The characteristics of a “private fund” are the pooling of investor funds with the aim of spreading of investment risk, where the investors do not have day-to-day control over investment decisions but instead the investments are managed by or on behalf of the operator of the fund (eg, directors or general partner) and where the “investment interests” subscribed for by investors carry an entitlement to participate in the profits and gains arising from the investments but, crucially, are not redeemable or repurchasable at the option of investors.

The Private Funds Law, 2020 therefore encompasses all Cayman Islands closed-ended fund structures, unless excluded as a “non-fund arrangement”.1

A Cayman entity structured as a private fund shall submit an application for registration to CIMA within 21 days after accepting capital commitments and must be registered as a private fund prior to receiving capital contributions from investors. Accordingly, any Cayman entity carrying on business during the transitional period and which has accepted capital contributions must ensure it is registered with CIMA by August 7, 2020.

Registration will be made electronically on CIMA’s Regulatory Enhanced Electronic Forms Submission (REEFS) platform and will require a private fund to file:

  • an application form and application fee (US$366);2
  • a certificate of incorporation or registration;
  • constitutional documents, such as the memorandum and articles of association or partnership agreement;
  • an offering document, summary of terms or marketing materials which describe the terms of the offering;
  • an auditor’s and, where applicable, an administrator’s letter of consent; and
  • a structure chart showing the ownership of the private fund (excluding the investors), any subsidiaries and affiliates.

CIMA has advised that it will require a minimum of two directors for private funds structured as companies and a minimum of two natural persons in respect of a general partner of a limited partnership or corporate director.
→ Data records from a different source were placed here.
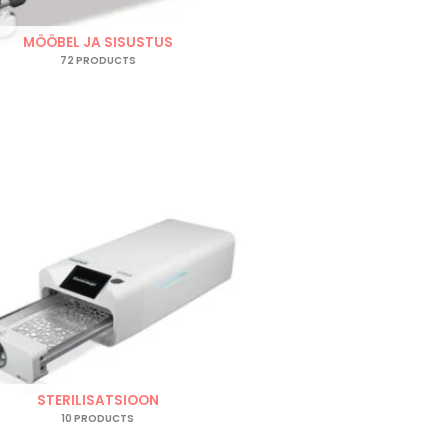
MÖÖBEL JA SISUSTUS
72 PRODUCTS
STERILISATSIOON
10 PRODUCTS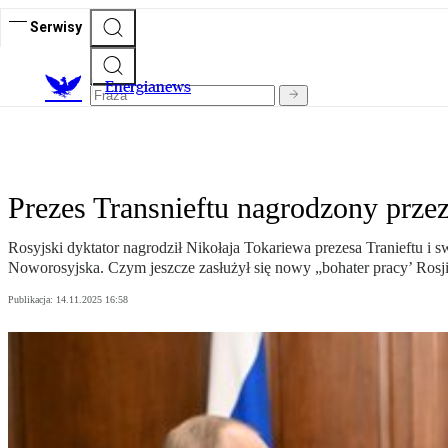
Serwisy
E
nergianews
Prezes Transnieftu nagrodzony prz
Rosyjski dyktator nagrodził Nikołaja Tokariewa prezesa Tranieftu i 
Noworosyjska. Czym jeszcze zasłużył się nowy „bohater pracy’ Rosj
Publikacja:
14.11.2025 16:58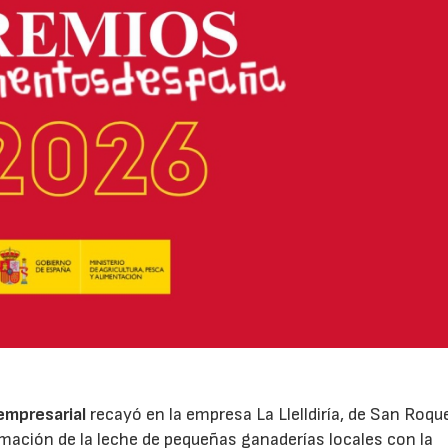
 empresarial
recayó en la empresa La Llelldiría, de San Roqu
mación de la leche de pequeñas ganaderías locales con la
Directors appointed to “private funds” are not required to be registered under the Director Registration and Licensing Law of the Cayman Islands.

A “private fund” must have its accounts audited annually by a Cayman Islands based auditor approved by CIMA. The accounts, together with a Fund Annual Return, must be filed with CIMA within six months of the relevant financial year end and must be prepared in accordance with IFRS or GAAP of the US, Japan, Switzerland or a non-high risk jurisdiction. CIMA has confirmed that a “private fund” is required to submit an audit for its 2020 financial year. It is anticipated that CIMA will issue policies and procedures regarding waivers and extensions applicable to audits in due course.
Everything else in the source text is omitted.